Stack is a funny thing. Just because there’s a megabyte of stack does not mean that a megabyte of memory is allocated for it. The address space is reserved, but pages won’t be allocated until they are needed.
Still, none of that explains a 0x200000 difference in the addresses, unless you really do have 2 megabytes of arrays. Are you able to reproduce this? Have you TRIED moving the arrays out of the stack, perhaps by using a std::vector?

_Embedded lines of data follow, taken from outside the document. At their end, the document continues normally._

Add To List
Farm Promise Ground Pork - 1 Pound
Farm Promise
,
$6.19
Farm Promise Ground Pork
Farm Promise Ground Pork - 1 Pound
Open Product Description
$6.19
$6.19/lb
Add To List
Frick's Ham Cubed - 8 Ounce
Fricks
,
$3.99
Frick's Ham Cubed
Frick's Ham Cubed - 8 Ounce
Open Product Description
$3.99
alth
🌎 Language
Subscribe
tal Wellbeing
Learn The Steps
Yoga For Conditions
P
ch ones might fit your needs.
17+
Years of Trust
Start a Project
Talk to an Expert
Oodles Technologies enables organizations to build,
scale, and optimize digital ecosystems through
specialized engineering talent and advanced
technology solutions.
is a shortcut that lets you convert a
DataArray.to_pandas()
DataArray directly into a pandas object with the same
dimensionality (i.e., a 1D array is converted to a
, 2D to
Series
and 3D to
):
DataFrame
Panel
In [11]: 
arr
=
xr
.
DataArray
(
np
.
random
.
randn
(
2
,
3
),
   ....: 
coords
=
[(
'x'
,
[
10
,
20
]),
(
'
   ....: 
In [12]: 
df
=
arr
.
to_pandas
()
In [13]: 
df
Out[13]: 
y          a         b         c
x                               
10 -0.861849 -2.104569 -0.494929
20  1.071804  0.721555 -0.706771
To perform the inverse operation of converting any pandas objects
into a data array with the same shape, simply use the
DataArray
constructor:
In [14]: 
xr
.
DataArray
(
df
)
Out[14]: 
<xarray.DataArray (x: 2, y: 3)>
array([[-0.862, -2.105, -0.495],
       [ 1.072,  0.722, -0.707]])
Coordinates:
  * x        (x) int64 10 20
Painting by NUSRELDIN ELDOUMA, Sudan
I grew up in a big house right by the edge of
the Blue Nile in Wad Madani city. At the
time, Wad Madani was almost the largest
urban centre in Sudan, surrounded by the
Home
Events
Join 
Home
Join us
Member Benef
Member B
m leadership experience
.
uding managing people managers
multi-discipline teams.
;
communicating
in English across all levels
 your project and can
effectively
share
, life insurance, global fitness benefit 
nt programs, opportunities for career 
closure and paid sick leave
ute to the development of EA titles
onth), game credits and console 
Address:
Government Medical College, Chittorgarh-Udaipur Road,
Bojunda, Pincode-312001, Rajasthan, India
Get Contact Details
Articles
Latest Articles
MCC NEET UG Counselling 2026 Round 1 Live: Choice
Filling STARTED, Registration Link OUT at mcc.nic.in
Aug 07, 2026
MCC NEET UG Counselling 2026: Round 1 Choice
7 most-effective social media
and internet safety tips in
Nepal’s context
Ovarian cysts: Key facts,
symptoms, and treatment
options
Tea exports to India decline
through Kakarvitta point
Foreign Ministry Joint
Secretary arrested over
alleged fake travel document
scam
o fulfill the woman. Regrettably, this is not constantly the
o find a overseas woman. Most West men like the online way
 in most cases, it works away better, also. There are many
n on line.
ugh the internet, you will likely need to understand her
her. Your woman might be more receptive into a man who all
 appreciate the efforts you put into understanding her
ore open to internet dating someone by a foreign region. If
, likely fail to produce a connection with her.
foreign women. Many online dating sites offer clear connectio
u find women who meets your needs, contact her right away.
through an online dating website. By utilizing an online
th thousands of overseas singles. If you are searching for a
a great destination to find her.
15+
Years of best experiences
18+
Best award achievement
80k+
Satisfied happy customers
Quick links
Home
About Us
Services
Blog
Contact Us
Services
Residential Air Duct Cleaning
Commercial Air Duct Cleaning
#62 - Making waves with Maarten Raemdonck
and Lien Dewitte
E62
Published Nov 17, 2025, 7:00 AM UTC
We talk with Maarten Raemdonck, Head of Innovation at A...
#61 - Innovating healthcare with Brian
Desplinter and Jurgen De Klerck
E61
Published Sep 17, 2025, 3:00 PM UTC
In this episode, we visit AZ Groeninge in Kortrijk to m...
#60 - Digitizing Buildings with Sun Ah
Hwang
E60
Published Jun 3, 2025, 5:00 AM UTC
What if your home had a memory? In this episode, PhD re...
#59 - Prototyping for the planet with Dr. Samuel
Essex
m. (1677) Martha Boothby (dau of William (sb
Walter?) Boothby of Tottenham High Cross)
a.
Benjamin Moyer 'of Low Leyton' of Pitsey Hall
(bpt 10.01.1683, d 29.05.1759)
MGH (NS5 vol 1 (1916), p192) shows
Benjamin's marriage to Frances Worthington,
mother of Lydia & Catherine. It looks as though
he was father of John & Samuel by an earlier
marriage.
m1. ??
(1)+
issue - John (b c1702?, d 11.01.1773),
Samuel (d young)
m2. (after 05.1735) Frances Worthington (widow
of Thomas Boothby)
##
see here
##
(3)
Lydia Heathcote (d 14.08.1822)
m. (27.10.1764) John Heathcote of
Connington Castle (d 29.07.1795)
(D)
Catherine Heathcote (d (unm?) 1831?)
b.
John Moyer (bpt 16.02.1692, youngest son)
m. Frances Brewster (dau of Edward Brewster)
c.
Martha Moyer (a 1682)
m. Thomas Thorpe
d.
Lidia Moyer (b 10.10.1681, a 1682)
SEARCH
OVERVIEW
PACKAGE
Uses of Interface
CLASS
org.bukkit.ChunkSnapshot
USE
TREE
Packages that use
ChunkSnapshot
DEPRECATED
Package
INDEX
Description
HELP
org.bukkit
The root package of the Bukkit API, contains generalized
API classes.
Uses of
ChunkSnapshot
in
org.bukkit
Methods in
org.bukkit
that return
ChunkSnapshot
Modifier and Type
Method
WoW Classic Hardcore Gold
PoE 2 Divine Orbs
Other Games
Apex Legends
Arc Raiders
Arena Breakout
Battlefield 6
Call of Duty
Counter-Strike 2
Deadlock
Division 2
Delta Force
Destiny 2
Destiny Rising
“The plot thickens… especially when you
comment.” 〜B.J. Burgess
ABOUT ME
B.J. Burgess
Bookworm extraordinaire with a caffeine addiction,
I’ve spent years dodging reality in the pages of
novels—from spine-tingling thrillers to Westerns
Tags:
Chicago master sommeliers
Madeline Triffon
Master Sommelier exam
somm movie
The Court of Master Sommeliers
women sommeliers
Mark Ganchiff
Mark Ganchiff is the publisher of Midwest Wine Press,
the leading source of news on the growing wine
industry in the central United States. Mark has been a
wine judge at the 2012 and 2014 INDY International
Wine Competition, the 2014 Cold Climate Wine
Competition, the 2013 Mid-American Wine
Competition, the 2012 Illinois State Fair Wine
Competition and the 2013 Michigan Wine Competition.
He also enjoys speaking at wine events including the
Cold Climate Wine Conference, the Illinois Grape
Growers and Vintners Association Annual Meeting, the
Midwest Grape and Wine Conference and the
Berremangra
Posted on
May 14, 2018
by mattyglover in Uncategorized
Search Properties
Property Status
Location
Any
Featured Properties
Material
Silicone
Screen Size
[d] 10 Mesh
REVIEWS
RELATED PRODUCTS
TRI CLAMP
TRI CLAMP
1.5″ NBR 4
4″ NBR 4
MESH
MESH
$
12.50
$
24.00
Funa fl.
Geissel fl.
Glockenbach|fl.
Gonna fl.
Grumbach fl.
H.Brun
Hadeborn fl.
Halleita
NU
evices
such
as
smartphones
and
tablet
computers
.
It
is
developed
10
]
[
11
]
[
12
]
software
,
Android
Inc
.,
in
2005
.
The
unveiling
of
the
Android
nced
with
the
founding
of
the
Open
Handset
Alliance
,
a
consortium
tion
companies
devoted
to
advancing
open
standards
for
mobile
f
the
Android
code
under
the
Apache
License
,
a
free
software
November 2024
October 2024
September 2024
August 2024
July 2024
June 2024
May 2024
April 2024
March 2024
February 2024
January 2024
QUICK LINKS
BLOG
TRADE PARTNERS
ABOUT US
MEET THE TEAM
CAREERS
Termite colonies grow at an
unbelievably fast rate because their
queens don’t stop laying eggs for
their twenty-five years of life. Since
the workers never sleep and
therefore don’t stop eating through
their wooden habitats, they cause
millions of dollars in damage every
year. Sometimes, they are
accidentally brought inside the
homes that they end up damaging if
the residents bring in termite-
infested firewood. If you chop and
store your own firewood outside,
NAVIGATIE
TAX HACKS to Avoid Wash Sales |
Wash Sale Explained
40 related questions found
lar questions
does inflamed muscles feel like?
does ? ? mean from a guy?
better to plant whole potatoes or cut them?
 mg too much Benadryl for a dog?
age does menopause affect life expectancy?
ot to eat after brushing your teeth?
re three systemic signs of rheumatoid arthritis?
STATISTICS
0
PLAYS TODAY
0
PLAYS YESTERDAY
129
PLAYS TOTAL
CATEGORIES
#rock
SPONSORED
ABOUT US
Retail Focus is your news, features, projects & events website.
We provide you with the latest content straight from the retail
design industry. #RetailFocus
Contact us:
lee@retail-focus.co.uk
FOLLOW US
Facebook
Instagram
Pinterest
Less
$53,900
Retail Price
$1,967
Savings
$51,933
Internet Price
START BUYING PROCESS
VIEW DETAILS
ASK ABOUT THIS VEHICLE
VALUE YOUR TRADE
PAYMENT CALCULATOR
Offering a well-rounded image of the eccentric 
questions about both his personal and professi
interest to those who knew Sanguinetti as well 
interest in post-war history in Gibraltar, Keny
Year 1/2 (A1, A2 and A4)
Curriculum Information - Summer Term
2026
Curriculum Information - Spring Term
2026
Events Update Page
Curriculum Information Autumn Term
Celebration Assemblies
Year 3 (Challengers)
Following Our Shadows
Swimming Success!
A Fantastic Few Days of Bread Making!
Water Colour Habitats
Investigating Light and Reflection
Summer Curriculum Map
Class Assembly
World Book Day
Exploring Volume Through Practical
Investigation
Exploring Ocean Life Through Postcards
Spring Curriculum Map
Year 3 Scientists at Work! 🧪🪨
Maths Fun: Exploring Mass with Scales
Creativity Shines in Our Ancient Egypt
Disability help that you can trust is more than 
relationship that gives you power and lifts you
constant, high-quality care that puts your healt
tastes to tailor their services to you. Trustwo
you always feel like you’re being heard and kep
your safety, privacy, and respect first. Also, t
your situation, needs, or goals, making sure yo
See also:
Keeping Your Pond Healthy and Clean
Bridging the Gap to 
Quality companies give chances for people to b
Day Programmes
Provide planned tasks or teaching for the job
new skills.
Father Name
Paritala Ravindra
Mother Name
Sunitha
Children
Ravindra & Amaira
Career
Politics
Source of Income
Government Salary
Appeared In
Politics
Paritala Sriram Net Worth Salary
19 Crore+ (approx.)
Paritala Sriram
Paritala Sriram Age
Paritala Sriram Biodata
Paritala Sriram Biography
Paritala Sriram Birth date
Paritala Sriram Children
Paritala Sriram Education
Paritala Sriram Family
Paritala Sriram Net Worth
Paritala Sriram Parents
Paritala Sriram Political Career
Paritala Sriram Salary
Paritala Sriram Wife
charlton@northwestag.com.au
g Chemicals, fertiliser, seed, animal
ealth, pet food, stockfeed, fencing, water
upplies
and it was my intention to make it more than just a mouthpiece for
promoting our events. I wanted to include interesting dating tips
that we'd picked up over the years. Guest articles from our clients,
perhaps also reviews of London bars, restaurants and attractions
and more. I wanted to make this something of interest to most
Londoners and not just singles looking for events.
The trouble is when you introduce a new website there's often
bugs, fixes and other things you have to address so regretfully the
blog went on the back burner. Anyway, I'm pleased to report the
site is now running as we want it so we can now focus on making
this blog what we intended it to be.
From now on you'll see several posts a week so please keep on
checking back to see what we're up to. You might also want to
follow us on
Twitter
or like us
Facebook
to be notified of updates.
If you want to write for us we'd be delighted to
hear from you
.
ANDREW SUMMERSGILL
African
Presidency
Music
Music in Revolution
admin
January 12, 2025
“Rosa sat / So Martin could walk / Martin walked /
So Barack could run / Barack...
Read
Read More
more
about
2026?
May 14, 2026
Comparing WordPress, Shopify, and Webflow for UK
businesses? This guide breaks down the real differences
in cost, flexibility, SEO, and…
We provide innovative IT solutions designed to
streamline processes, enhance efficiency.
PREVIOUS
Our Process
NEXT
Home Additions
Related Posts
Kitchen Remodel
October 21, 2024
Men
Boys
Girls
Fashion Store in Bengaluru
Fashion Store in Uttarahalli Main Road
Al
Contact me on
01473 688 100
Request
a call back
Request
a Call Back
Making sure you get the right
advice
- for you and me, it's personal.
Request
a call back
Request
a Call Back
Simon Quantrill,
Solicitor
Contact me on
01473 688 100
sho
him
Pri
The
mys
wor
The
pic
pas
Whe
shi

Thanks Tim. I can’t reproduce this problem and I only have three dumps from the customer. One dump shows a 0x200000 difference in the addresses, the other two shows a bigger value with 0x2000 0000. What I know is the reserved page will trigger a page fault exception and OS will handle this for us so we shouldn’t worry about the missed page right?
StackBase: 20be0000 StackLimit: 20ae0000
And according to the !teb command show that we only have a 1M size stack so we can’t have 2 megabytes of arrays on the stack. Am I right? What you mean by “none of that explains a 0x200000 difference in the addresses, unless you really do have 2 megabytes of arrays”? Why if I have 2 megabytes of arrays will explain the difference?